The roof is covered with a reflective pool of rainwater. Down below seating is provided by stools in the shape of champagne corks. All this cork brought back memories of our holiday last year in Spain, in a cork oak forest surrounded by trees shaved of their bark. Also the floor at The Rowley Gallery, covered in cork since the 1960s and still going strong, and our cork-tiled floor at home imprinted by tap-dancing twins with echoes of Duke Ellington’s Rockin’ In Rhythm.

Mostly though, I was reminded of the dens we built as kids by digging pits and building walls with the excavated earth and roofed with scrap cardboard, fallen branches, broken fences and whatever we could find. But the Keep Off The Grass signs were never included.

Ai Weiwei worked with Herzog & de Meuron via Skype on this project since he was not allowed to leave China. He has not been free to visit this pavilion. To some the dark subterranean spaces appear cave-like and suggestive of a prison cell.
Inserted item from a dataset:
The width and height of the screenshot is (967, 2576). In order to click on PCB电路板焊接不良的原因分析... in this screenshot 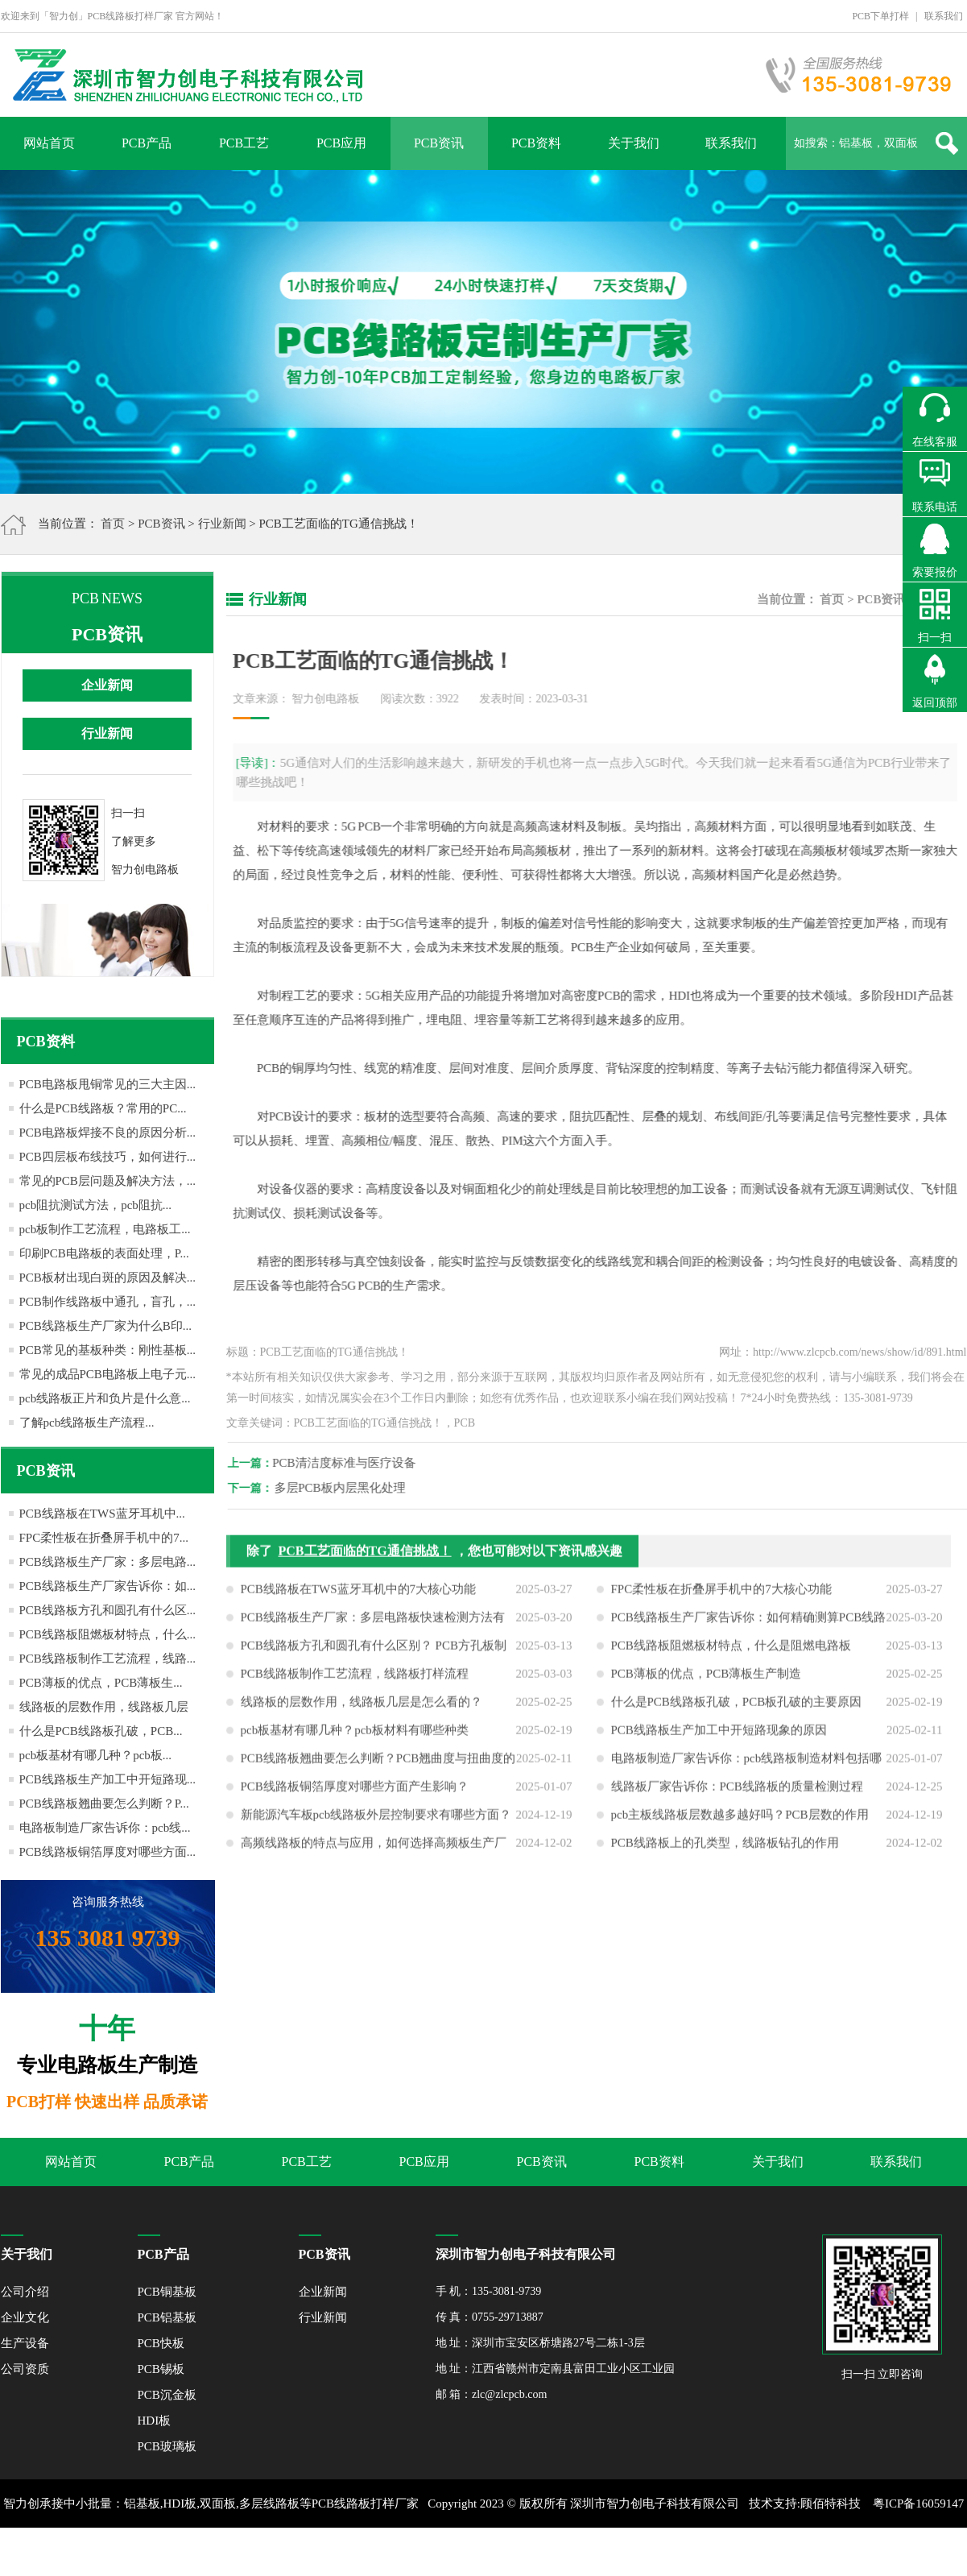, I will do `click(107, 1132)`.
To others it’s just a safe haven for rest and recuperation after a circuit of Kensington Gardens.

This is the 12th Serpentine Gallery Pavilion. The first in 2000 was by Zaha Hadid who is now working to renovate The Magazine in Kensington Gardens, which will become the new Serpentine Sackler Gallery.

PS – The day after my visit I was asked to frame twenty of Ai Weiwei’s porcelain Sunflower Seeds.